There is enough fodder here to ensure there won’t be layoffs at the tabloids anytime soon. Jacko. Kids. Tyson. Birthday cake. An errant presentation of any of these details could bring, at the very least, some juicy innuendo and, at the most, an indictment.

But I remember the days when Jackson made news for his music, and that’s the most troubling part of his current situation. He’s 45. He’s no longer atop the charts. Music critics have given way to plastic surgery looky-loos. Just this morning, a friend of mine was walking her dogs and saw a man standing on his second-story deck, holding his baby. My friend said, “What a cute baby,” but she was quick to add, “Don’t pull a Michael Jackson,” referring to the now infamous infant-dangling incident. Thankfully, the dad didn’t.

Yet the phrase, “Don’t pull a Michael Jackson” could easily be applied to the last 10 to 20 years of his career while serving as a warning to others that the transition from stardom to freakdom does not come without grave consequences and may, in many cases, be irreversible.

Rather than spend time ridiculing the King of Pop, I would rather help him resurrect his career. Because as unpopular as it may be among the pop culture cognoscenti as well as child welfare authorities, I have to admit (gulp!) that I am a Michael Jackson fan.

When I think of the original MJ — sorry, but basketball’s Jordan was a Michael-come-lately in my book — I think of “Off The Wall” and one of the more enduring Jackson ditties, “Rock With You.” I think of the excitement in the music world when “Thriller” came out, and how the video for the title cut as well as those for “Beat It” and “Billie Jean” integrated his songs and his dancing into a potent concoction of showmanship that mass audiences hadn’t seen before, and haven’t since. I remember him moonwalking across the stage on the Motown anniversary show, and I can still hear the gasps it elicited.
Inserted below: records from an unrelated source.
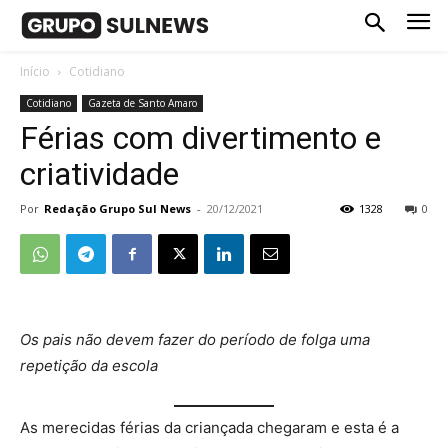
Início
Cotidiano
Cotidiano
Gazeta de Santo Amaro
Férias com divertimento e
criatividade
Por
Redação Grupo Sul News
-
20/12/2021
1328
0
Os pais não devem fazer do período de folga uma
repetição da escola
As merecidas férias da criançada chegaram e esta é a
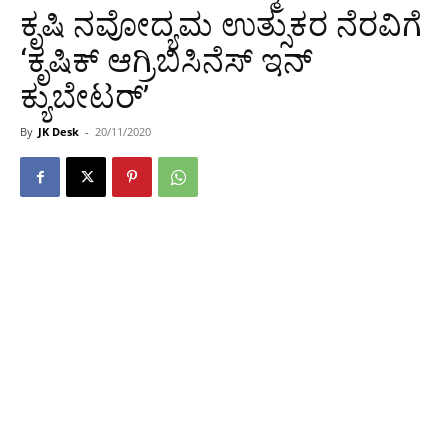
ಕೃಷಿ ನವೋದ್ಯಮ ಉತ್ಸುಕರ ನೆರವಿಗೆ
‘ಕೃಷಿಕ್ ಆಗ್ರಿಬಿಸಿನೆಸ್ ಇನ್
ಕ್ಯುಬೇಟರ್’
By
JK Desk
-
20/11/2020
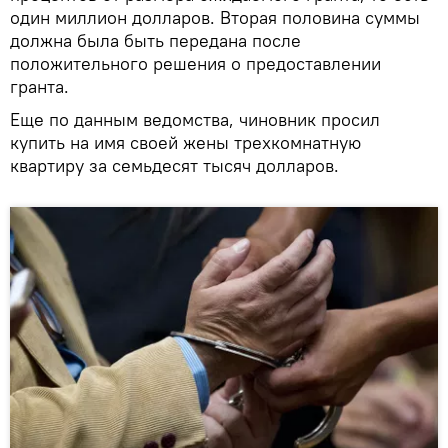
один миллион долларов. Вторая половина суммы
должна была быть передана после
положительного решения о предоставлении
гранта.
Еще по данным ведомства, чиновник просил
купить на имя своей жены трехкомнатную
квартиру за семьдесят тысяч долларов.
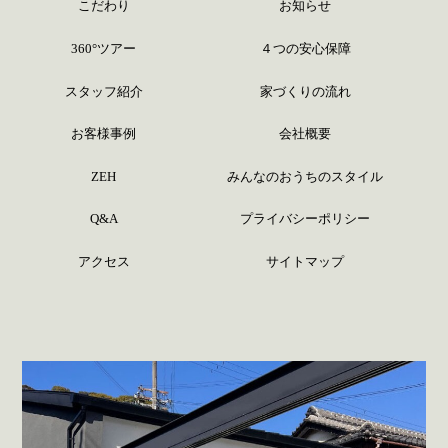
こだわり
お知らせ
360°ツアー
４つの安心保障
スタッフ紹介
家づくりの流れ
お客様事例
会社概要
ZEH
みんなのおうちのスタイル
Q&A
プライバシーポリシー
アクセス
サイトマップ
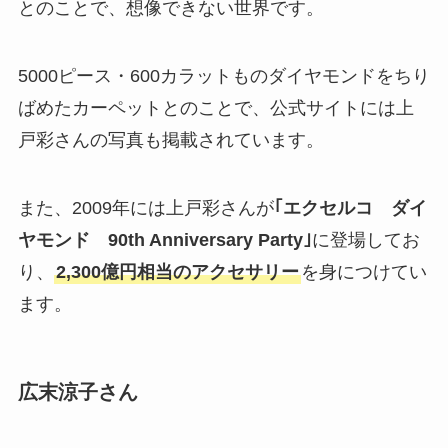
とのことで、想像できない世界です。
5000ピース・600カラットものダイヤモンドをちり
ばめたカーペットとのことで、公式サイトには上
戸彩さんの写真も掲載されています。
また、2009年には上戸彩さんが
｢エクセルコ ダイ
ヤモンド 90th Anniversary Party｣
に登場してお
り、
2,300億円相当のアクセサリー
を身につけてい
ます。
広末涼子さん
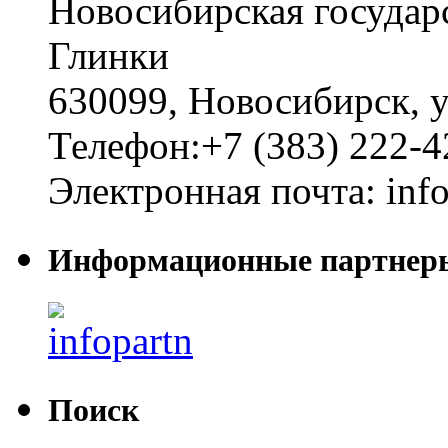
Новосибирская государ
Глинки
630099
,
Новосибирск
,
у
Телефон:
+7 (383) 222-4
Электронная почта:
inf
Информационные партнер
Поиск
The only sounds you hear now upon mention of Michael Jackson are derisive chuckles, and that’s too bad.

Michael needs to look in the mirror, recall his Jackson 5 days, and say of his career, “I Want You Back.”

Return to his roots
What he should do to again conquer the charts and make the public focus on his talent rather than his “idiosyncracies” is to return to his roots. Take some blues and funk and rock and pop, mix in a large dose of passion, recruit Quincy Jones to produce, and release something that harkens back to the old days.

I’d love to see Michael Jackson release a CD of old soul favorites, in his own electrifying style. Cover some hits from back in the day, like “It’s A Shame” by the Spinners, “I Can’t Get Next to You” by the Temptations, maybe even “Super Bad” by James Brown. A whole album of a great performer paying tribute to great performances, aided by a cavalcade of revered sidemen. Instead of the piffle he has been releasing in recent years, a collection like that would restore some relevance and integrity to Michael Jackson’s musical life.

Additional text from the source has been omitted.